The dark cast of the series, running in the nation’s paper of record, is surely going to make it even harder for buprenorphine to gain acceptance from doctors, regulators and the friends and families of addicts. “If you’re somebody that doesn’t like it already, it’s not going to make you like it. And if you do like it, you may have doubts now,” said Dr. Sharon Stancliff, medical director of the Harm Reduction Coalition in New York and a strong advocate of buprenorphine treatment. “Policy makers will say we need more restrictions, when the science says we need fewer restrictions.”
And that could well only exacerbate the complications described by the article, because so many of those problems grow out of the restrictions on addicts’ access to the drug. When the drug was approved, it came with strict limits—doctors needed to attend lengthy training sessions, they could prescribe to no more than 30 patients at a time, and they needed to provide counseling. The 30-person threshold was later raised to 100, but advocates say that it is still far too hard for many addicts to find prescriptions, not least because the regulations forbid prescriptions by physicians' assistants and nurse practitioners, who are the primary health care providers in many rural areas.

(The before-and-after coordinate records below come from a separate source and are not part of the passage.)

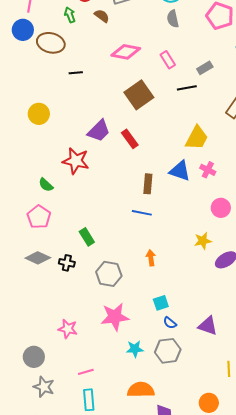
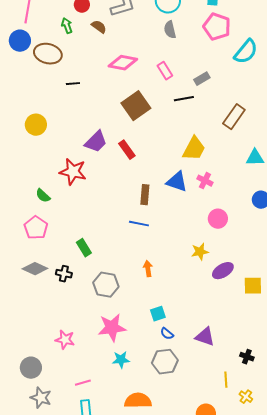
cyan star: (135, 349) -> (121, 360), moved

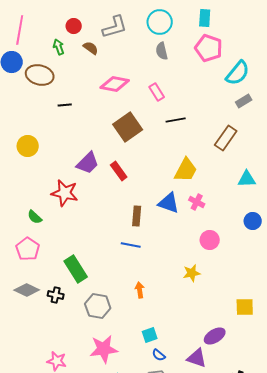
gray rectangle: (202, 79) -> (244, 101), moved
green rectangle: (84, 248) -> (76, 269), size x1.5
purple ellipse: (223, 271) -> (215, 336), moved

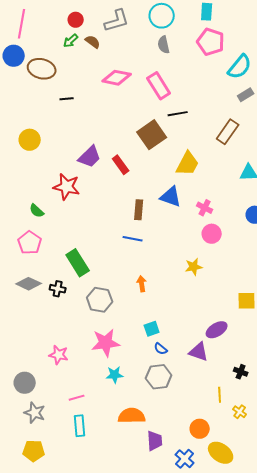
green arrow: (59, 47) -> (71, 41), moved, turned -112
pink rectangle: (157, 92) -> (159, 86), size x1.5
brown square: (128, 127) -> (152, 135), moved
pink cross: (197, 202) -> (205, 208), moved

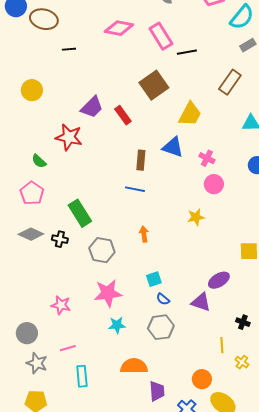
black line: (178, 114) -> (187, 52), moved
pink line: (77, 398) -> (68, 348), moved

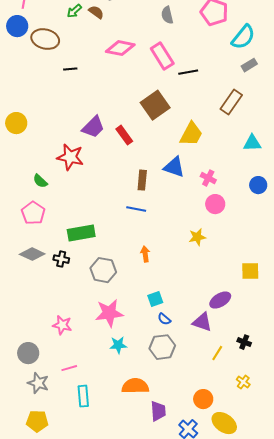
yellow circle: (32, 90) -> (16, 123), moved
green rectangle: (80, 213) -> (81, 233), turned -68
yellow line: (222, 345) -> (217, 353), moved, turned 35

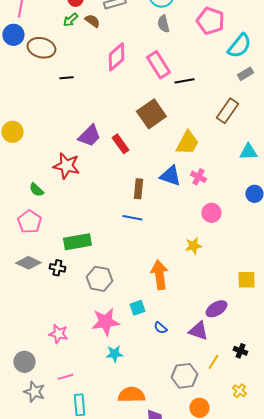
pink diamond: (120, 48) -> (116, 57), turned -52
pink cross: (208, 178) -> (198, 177), moved
orange arrow: (145, 254) -> (159, 275), moved, size x1.8
cyan square: (155, 299) -> (137, 308), moved
gray hexagon: (162, 347) -> (184, 376), moved

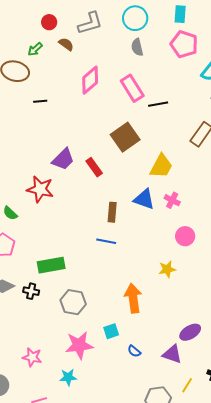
green arrow: (70, 20) -> (35, 49), moved
cyan star: (114, 354) -> (68, 377), moved

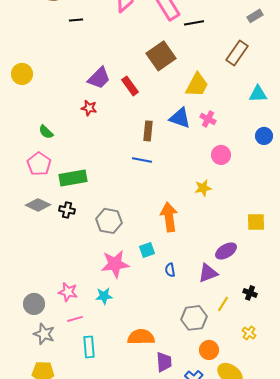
red star: (40, 189) -> (89, 108), moved, size x0.6
green rectangle: (51, 265) -> (73, 178), moved
blue semicircle: (134, 351) -> (170, 270), turned 40
purple triangle: (172, 354) -> (208, 273), turned -40
pink star: (32, 357) -> (68, 292), moved

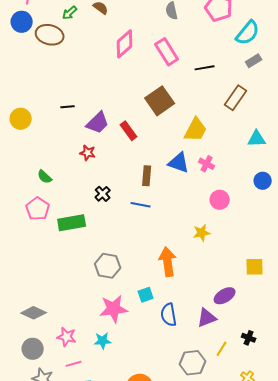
black line: (76, 20) -> (68, 107), moved
black line: (194, 23) -> (205, 68), moved
gray diamond: (38, 205) -> (34, 313), moved
black cross: (67, 210) -> (103, 194), moved, turned 35
blue semicircle: (170, 270) -> (169, 315), size x1.6

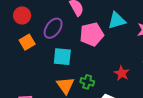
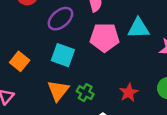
orange square: (27, 42) -> (20, 61), moved, turned -35

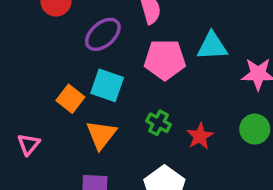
orange square: (20, 61) -> (70, 99), moved
green cross: (85, 93) -> (159, 123), moved

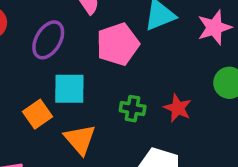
orange square: (70, 99) -> (38, 114), turned 36

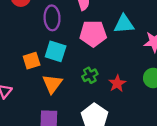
purple ellipse: (48, 40) -> (52, 18), turned -50
green cross: (133, 109) -> (90, 75), turned 35

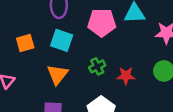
orange square: (32, 61) -> (25, 43), moved
red star: (117, 83) -> (126, 76), turned 30

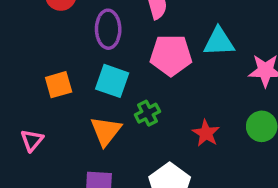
green cross: (97, 66) -> (147, 113), moved
red star: (126, 76) -> (206, 133), turned 30

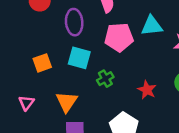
orange triangle: (106, 131) -> (67, 102), moved

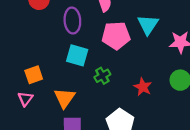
cyan triangle: (152, 26) -> (148, 25), turned -50
orange square: (42, 63) -> (34, 75), moved

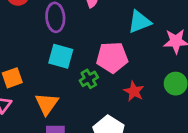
cyan triangle: (148, 25) -> (139, 22), turned 35
pink pentagon: (116, 36) -> (112, 57), moved

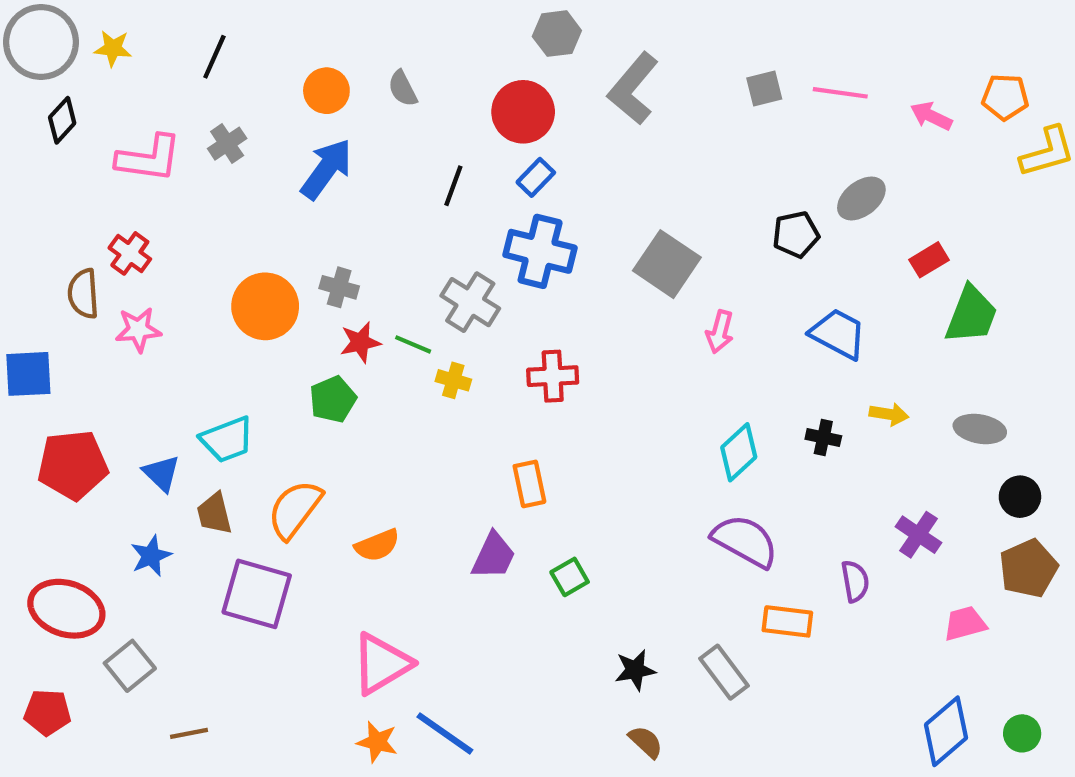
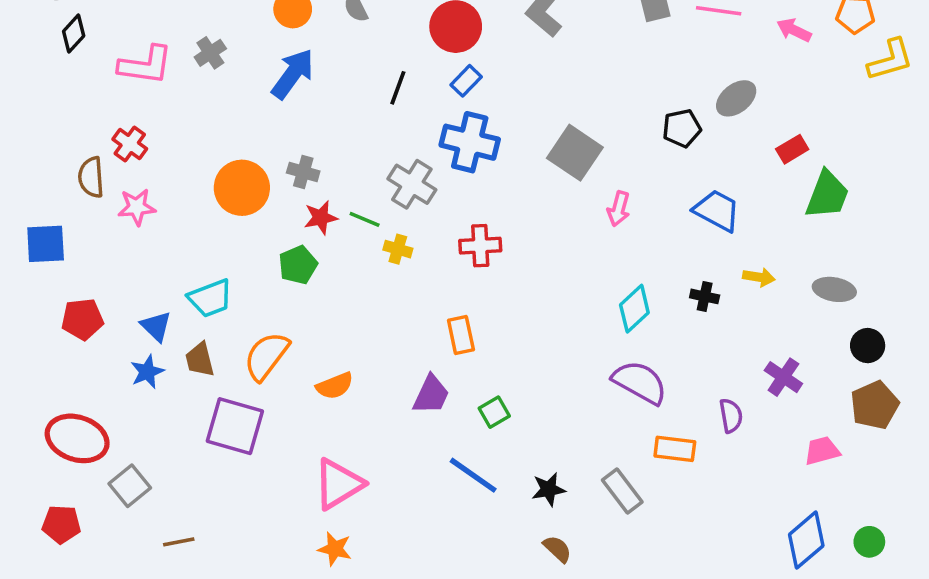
red pentagon: (73, 465) -> (82, 319), size x0.7
blue star: (151, 556) -> (147, 372), moved
blue line: (445, 733) -> (473, 475), moved

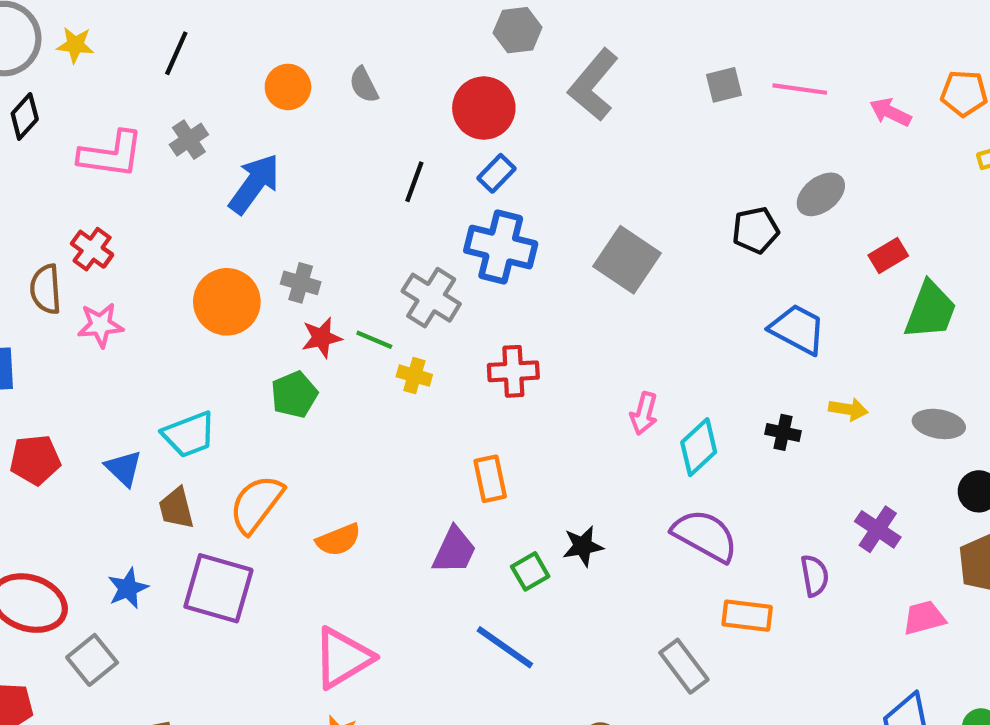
blue arrow: (293, 74) -> (254, 184), moved
pink arrow: (619, 209) -> (644, 413), moved
blue star: (147, 372) -> (128, 588), moved
black star: (549, 489) -> (583, 546), moved

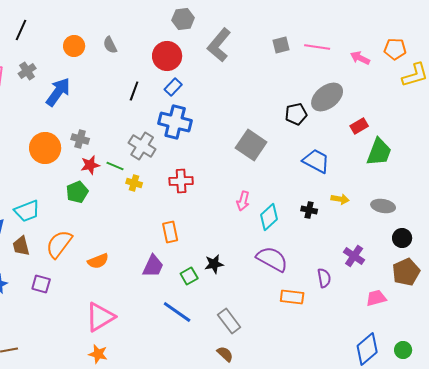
gray ellipse: (821, 194) -> (327, 97), size x1.4
gray square: (627, 260) -> (251, 145), moved
purple square: (218, 588) -> (41, 284), size x0.6
gray rectangle: (684, 666) -> (229, 321), moved

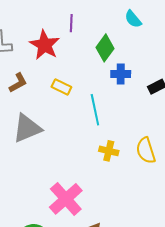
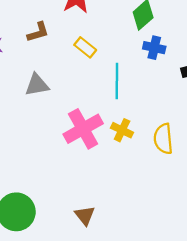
gray triangle: (27, 128) -> (37, 85), size x0.7
pink cross: (66, 199) -> (83, 129), moved

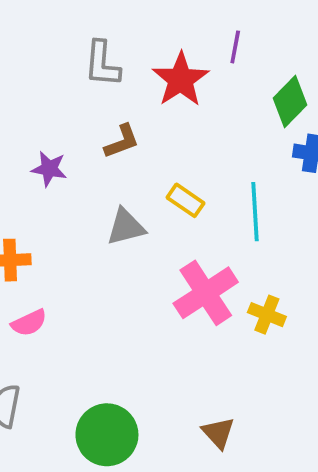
yellow rectangle: (85, 47) -> (186, 200), moved
yellow cross: (122, 130) -> (267, 315), moved

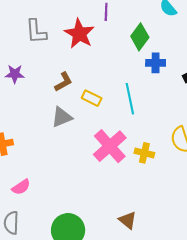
brown L-shape: (122, 141) -> (63, 82), moved
purple star: (49, 169) -> (15, 74), moved
pink semicircle: (29, 323) -> (21, 187), moved

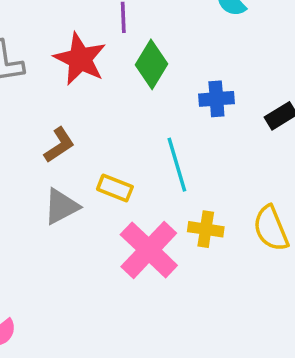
green diamond: (140, 37) -> (151, 64), moved
yellow rectangle: (92, 98) -> (115, 188), moved
yellow cross: (144, 153) -> (206, 229), moved

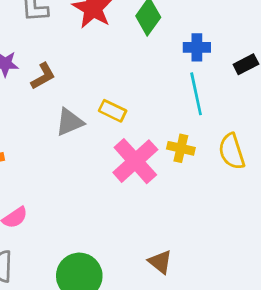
brown L-shape: (59, 145) -> (43, 76), moved
cyan line: (177, 165) -> (196, 94), moved

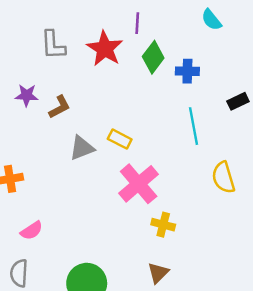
blue cross: (197, 47) -> (187, 71), moved
yellow cross: (181, 148) -> (163, 225), moved
brown triangle: (160, 262) -> (158, 273), turned 35

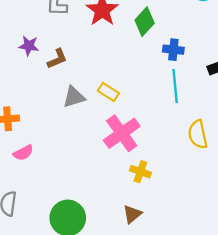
blue cross: (187, 71) -> (173, 50), moved
pink semicircle: (32, 231) -> (23, 153), moved

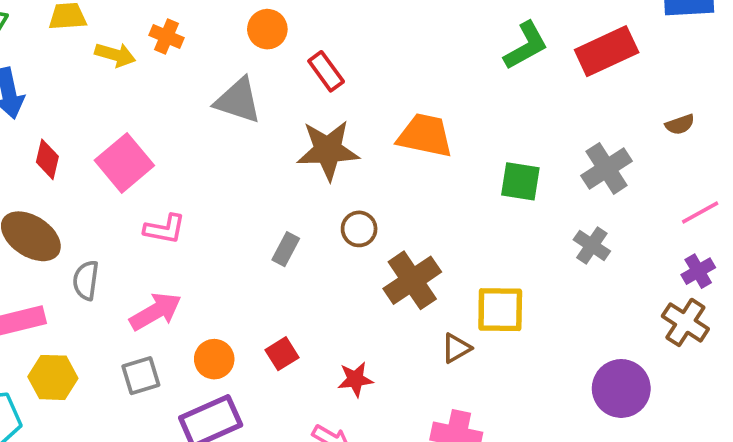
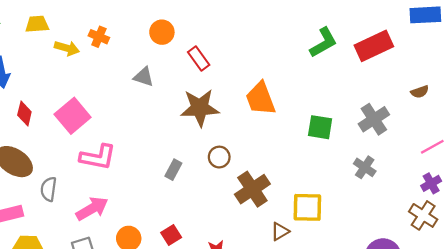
gray triangle: (238, 101) -> (144, 77), size x0.7
orange trapezoid: (425, 135) -> (260, 99), turned -123
pink L-shape: (165, 229) -> (98, 157), size x1.4

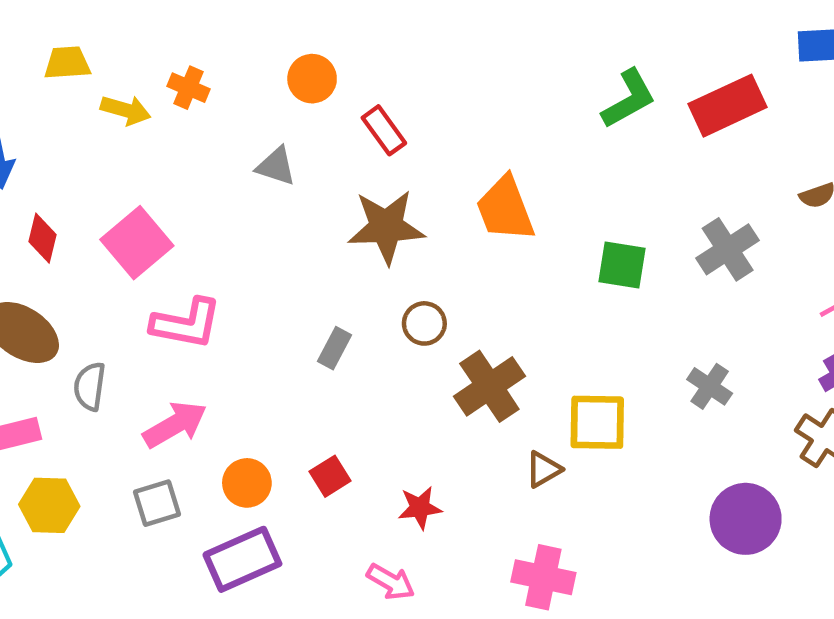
gray cross: (365, 167) -> (710, 386), moved

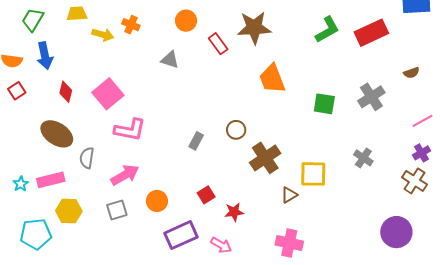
brown star: (386, 227) -> (254, 28), moved
red square: (330, 476) -> (206, 195), moved
purple circle: (746, 519) -> (396, 232), moved
purple rectangle: (242, 559) -> (181, 235), moved

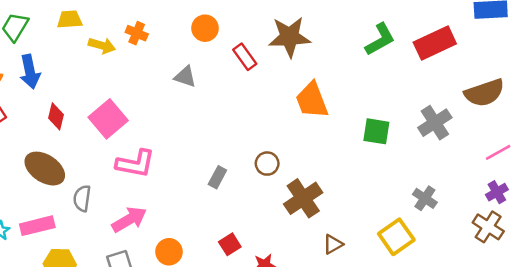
brown semicircle: (411, 73) -> (484, 93), size x2.0
yellow square: (313, 174) -> (396, 237), moved, turned -36

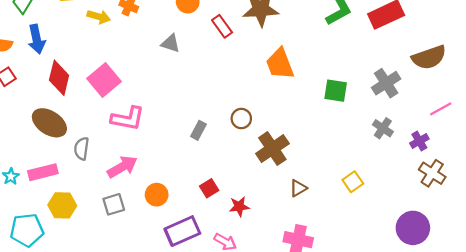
red diamond: (56, 116) -> (59, 78), size x1.5
purple cross: (497, 192) -> (419, 141), moved
gray cross: (425, 198) -> (383, 128), moved
yellow square: (396, 237) -> (353, 182), size x0.7

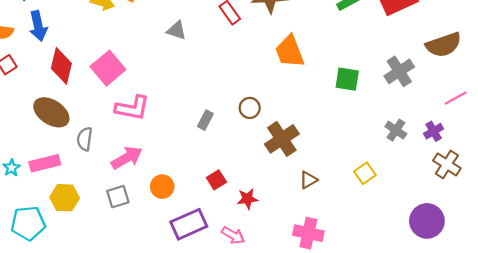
gray cross: (383, 128) -> (396, 130), moved

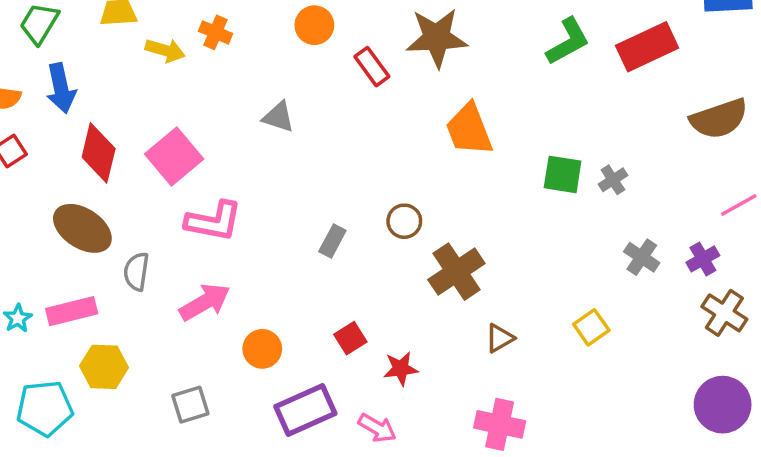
gray triangle: (177, 30) -> (278, 117), moved
gray cross: (399, 71) -> (613, 180), moved, size x0.6
gray square: (118, 197) -> (190, 405), moved
purple circle: (427, 221) -> (723, 405), moved

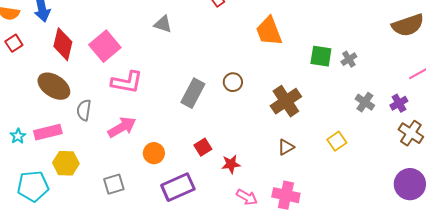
gray rectangle: (332, 241) -> (193, 93), size x1.6
brown cross: (456, 272) -> (286, 101), moved
pink arrow: (377, 428) -> (247, 197), moved

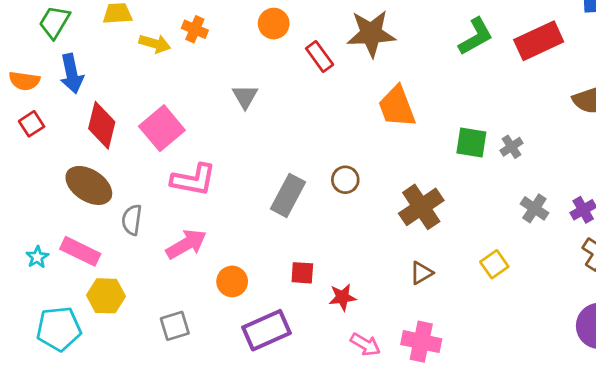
gray triangle: (163, 24) -> (245, 97), turned 42
pink rectangle: (48, 132) -> (80, 251), turned 40
red square: (203, 147) -> (302, 273), turned 36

With so many physicians not wanting to go through the hassles of being approved to prescribe the drug—and the attendant hyper-scrutiny from the Drug Enforcement Agency—addicts have increasingly had to turn to the doctors who are less shy about milking the drug for its commercial potential. And not surprisingly, the lack of ready access to buprenorphine has resulted in some addicts buying and selling it on the street, a fact that both the Sun and Times series dwell on considerably.
But this street-selling is not necessarily as foreboding as it’s made to sound. Of course addicts are looking to get their hands on bupe by whatever means they can—it staves off the horror of opiate withdrawal and makes them feel normal. Yes, some addicts go to great lengths to abuse the drug to try to get a high off of it despite its pharmacological limitations, by injecting it or mixing it with other drugs. But this needs to be kept in perspective, too. The Times cites data showing 402 fatal overdoses linked to buprenorphine in the United States reported to the F.D.A. from spring 2003 through September. As the article notes, this pales in comparison with the 2,826 attributed to methadone over roughly the same period and the more than 19,000 fatal overdoses from opioids overall in 2010 alone.
The fact is, there is no silver bullet for the country’s growing opiate addiction problem. And any approach is going to seem tainted, to bourgeois eyes, by the inherently chaotic and desperate nature of the milieu in which opiate addiction is rooted (though not confined to—painkiller abuse has been on the rise in tony suburbs, too). It would be deeply unfortunate if fraught portrayals in the media with decidedly oversimplified, alarmist headlines had the side effect of dulling one of the best tools we have in this fight.